Rendered page images:
------------------------------------------------------------
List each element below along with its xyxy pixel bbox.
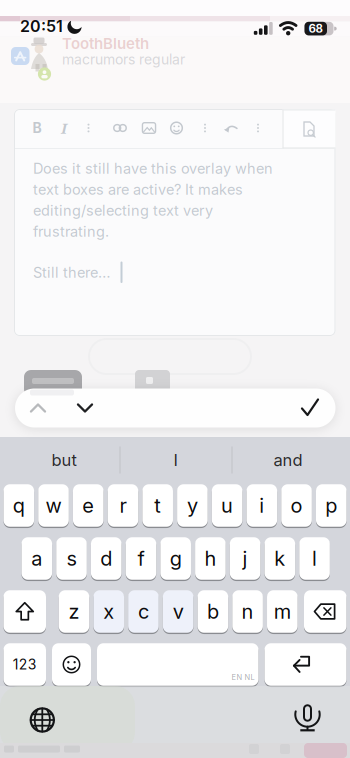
button[interactable]: v — [163, 590, 194, 633]
staticText: I — [61, 118, 67, 138]
button[interactable]: More options — [194, 115, 216, 141]
button[interactable]: a — [22, 537, 52, 580]
staticText: u — [221, 493, 233, 518]
button[interactable]: Numbers — [4, 643, 46, 686]
staticText: q — [13, 493, 25, 518]
staticText: 68 — [309, 22, 323, 36]
button[interactable]: k — [264, 537, 295, 580]
staticText: i — [259, 493, 264, 518]
button[interactable]: Preview — [282, 110, 336, 148]
staticText: g — [170, 546, 182, 571]
staticText: EN NL — [232, 673, 254, 682]
button[interactable]: and — [233, 441, 343, 479]
button[interactable]: g — [160, 537, 191, 580]
button[interactable]: Emoji — [166, 115, 188, 141]
button[interactable]: u — [212, 484, 242, 527]
button[interactable]: I — [120, 441, 231, 479]
staticText: z — [68, 599, 80, 624]
staticText: I — [174, 450, 178, 470]
staticText: 20:51 — [20, 17, 63, 36]
button[interactable]: d — [91, 537, 122, 580]
staticText: x — [103, 599, 114, 624]
staticText: b — [207, 599, 219, 624]
staticText: v — [173, 599, 184, 624]
button[interactable]: o — [281, 484, 312, 527]
button[interactable]: t — [142, 484, 173, 527]
staticText: l — [312, 546, 317, 571]
button[interactable]: c — [128, 590, 159, 633]
button[interactable]: Emoji — [52, 643, 91, 686]
button[interactable]: Bold — [26, 115, 48, 141]
staticText: p — [325, 493, 337, 518]
button[interactable]: j — [230, 537, 260, 580]
staticText: n — [242, 599, 254, 624]
button[interactable]: s — [56, 537, 87, 580]
button[interactable]: Return — [264, 643, 346, 686]
staticText: 123 — [13, 656, 37, 673]
staticText: ToothBlueth — [62, 34, 149, 52]
staticText: f — [138, 546, 144, 571]
button[interactable]: Insert link — [109, 115, 131, 141]
button[interactable]: but — [9, 441, 119, 479]
button[interactable]: Space — [97, 643, 258, 686]
staticText: t — [154, 493, 161, 518]
button[interactable]: z — [59, 590, 89, 633]
button[interactable]: l — [299, 537, 330, 580]
button[interactable]: Shift — [4, 590, 46, 633]
button[interactable]: Delete — [304, 590, 346, 633]
staticText: s — [66, 546, 76, 571]
button[interactable]: f — [126, 537, 156, 580]
staticText: editing/selecting text very — [33, 202, 213, 219]
button[interactable]: n — [232, 590, 263, 633]
button[interactable]: Italic — [53, 115, 75, 141]
button[interactable]: x — [93, 590, 124, 633]
button[interactable]: More tools — [247, 115, 269, 141]
button[interactable]: Insert image — [138, 115, 160, 141]
staticText: h — [204, 546, 216, 571]
button[interactable]: i — [246, 484, 277, 527]
button[interactable]: More formatting — [78, 115, 100, 141]
staticText: but — [52, 450, 76, 470]
staticText: k — [274, 546, 285, 571]
staticText: c — [138, 599, 149, 624]
staticText: Does it still have this overlay when — [33, 160, 273, 177]
staticText: m — [274, 599, 291, 624]
staticText: and — [274, 450, 302, 470]
staticText: o — [291, 493, 303, 518]
button[interactable]: m — [267, 590, 298, 633]
staticText: a — [31, 546, 42, 571]
button[interactable]: Next field — [63, 388, 107, 428]
staticText: text boxes are active? It makes — [33, 181, 243, 198]
button[interactable]: r — [108, 484, 138, 527]
button[interactable]: Switch keyboard — [28, 706, 56, 734]
button[interactable]: b — [198, 590, 228, 633]
staticText: w — [46, 493, 62, 518]
button[interactable]: p — [316, 484, 347, 527]
staticText: Still there… — [33, 264, 111, 281]
button[interactable]: q — [4, 484, 34, 527]
button[interactable]: e — [73, 484, 104, 527]
staticText: d — [100, 546, 112, 571]
staticText: r — [120, 493, 126, 518]
button[interactable]: Previous field — [16, 388, 60, 428]
button[interactable]: w — [38, 484, 69, 527]
button[interactable]: Undo — [220, 115, 242, 141]
staticText: j — [243, 546, 248, 571]
button[interactable]: Dictation — [294, 703, 322, 732]
staticText: macrumors regular — [62, 51, 185, 68]
button[interactable]: h — [195, 537, 226, 580]
button[interactable]: y — [177, 484, 208, 527]
button[interactable]: Done — [288, 388, 332, 428]
staticText: e — [82, 493, 94, 518]
staticText: frustrating. — [33, 223, 109, 240]
staticText: B — [32, 120, 42, 136]
staticText: y — [187, 493, 198, 518]
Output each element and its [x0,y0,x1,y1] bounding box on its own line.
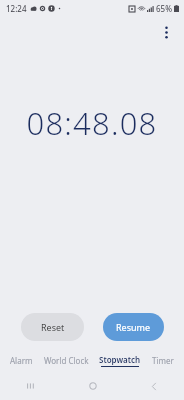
button[interactable]: Recent apps [0,375,62,397]
button[interactable]: Reset [21,313,84,341]
staticText: 65% [156,3,172,14]
staticText: Resume [116,321,151,333]
staticText: Alarm [10,355,33,366]
staticText: 12:24 [6,3,27,14]
button[interactable]: World Clock [44,355,89,366]
staticText: Reset [41,321,65,333]
staticText: 08:48.08 [0,102,184,144]
button[interactable]: Home [62,375,123,397]
button[interactable]: Resume [103,313,164,341]
staticText: Timer [152,355,174,366]
button[interactable]: Timer [152,355,174,366]
button[interactable]: Alarm [10,355,33,366]
staticText: World Clock [44,355,89,366]
button[interactable]: Stopwatch [99,354,141,367]
staticText: Stopwatch [99,354,141,365]
button[interactable]: More options [153,19,179,45]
------------------------------------------------------------
WHAT YOU SHOULD DO
Exactly the lines from the line with "Output each element" through the end of the data are to be reproduced, and no picture is to be included.

TASK SOLUTION
Output each element and its [x0,y0,x1,y1] bounding box on its own line.
button[interactable]: Recent apps [0,375,62,397]
button[interactable]: Reset [21,313,84,341]
staticText: 65% [156,3,172,14]
staticText: Resume [116,321,151,333]
staticText: Alarm [10,355,33,366]
staticText: 12:24 [6,3,27,14]
button[interactable]: World Clock [44,355,89,366]
staticText: Reset [41,321,65,333]
staticText: 08:48.08 [0,102,184,144]
button[interactable]: Home [62,375,123,397]
button[interactable]: Resume [103,313,164,341]
staticText: Timer [152,355,174,366]
button[interactable]: Timer [152,355,174,366]
button[interactable]: Alarm [10,355,33,366]
staticText: World Clock [44,355,89,366]
button[interactable]: Stopwatch [99,354,141,367]
staticText: Stopwatch [99,354,141,365]
button[interactable]: More options [153,19,179,45]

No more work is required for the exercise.